Many reviews I have read of the film – including an astonishingly tone deaf one in the New Yorker by Richard Brody – have gone at it with how the story of the Suffragettes should have been told. As with Selma (or War and Peace, for that matter), some material must be left out, and others must be turned and shaped by the the dynamics of the story. Myself, I was dissatisfied with two points: one was the depiction of the laundry factory as a world of silent passivity. Have I been mislead by L’assomoir, or did the film substitute an isolation tank for a much less respectable, more raucous, more resistant scene? And my second bone to pick was the dialogue around “telling the king” that Pankhurst was in danger from her fasting – I didn’t think it plausible that this servile idea would have been born in the brain of the working class Carey Mulligan character.
I went back and tried to look up some of the history that the film covers. I didn’t know it. History is, as always, messy. The Emmeline Pankhurst of the movie, who welcomes the support of all women, does not exactly correspond to the Pankurst of history, who seemed, at least in the time frame of the movie, to agree with her daughter, Christabel, who actively opposed giving working class women the vote, and felt so strongly about this that she split the movement. Her sister, Sylvia, took the opposite, radical side. At the same time, perhaps because of Christabel’s class arrogance, she was not afraid of radical action. I came across Christabel Pankhurst’s leaflet, Window Breaking: to one who has suffered, and I liked it. I  thought about what we would think if this were a contemporary leaflet from a Palestinian on the West Bank, or an African-American activist in Ferguson, Missouri. Some controversy has whirled around the lack of people of color in the movie, Suffragette, but to my mind, what is missing is that the kinds of weapons used by the oppressed today are condemned by the people of whiteness in positions of power when those same weapons were used, at one time, by the people of whiteness in positions of social weakness.

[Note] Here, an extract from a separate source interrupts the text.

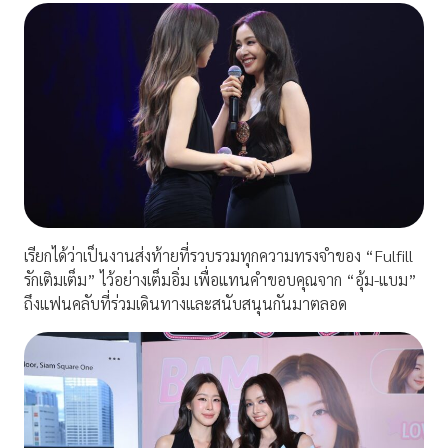
เรียกได้ว่าเป็นงานส่งท้ายที่รวบรวมทุกความทรงจำของ “Fulfill
รักเติมเต็ม” ไว้อย่างเต็มอิ่ม เพื่อแทนคำขอบคุณจาก “อุ้ม-แบม”
ถึงแฟนคลับที่ร่วมเดินทางและสนับสนุนกันมาตลอด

Here’s the beginning of the leaflet.
Dear Sir, You, a prosperous shopkeeper, have had your windows broken and your business interfered with, you are very angry about it, and no wonder. But you are angry with the wrong people. You are angry with the women who broke you windows, whereas you ought really to be angry with the people who drove them to it. Those people are the members of the present Government.” 
In an unpublished fragment found by Sylvia Pankhurst’s biographer, Mary Davis, Sylvia is frank about both her opposition to her sister’s views and tactics and her unwillingness to oppose them in public to avoid splitting the movement.  “My sister… declared that, without an element of real terrorism, the Government would never grant women the franchise.”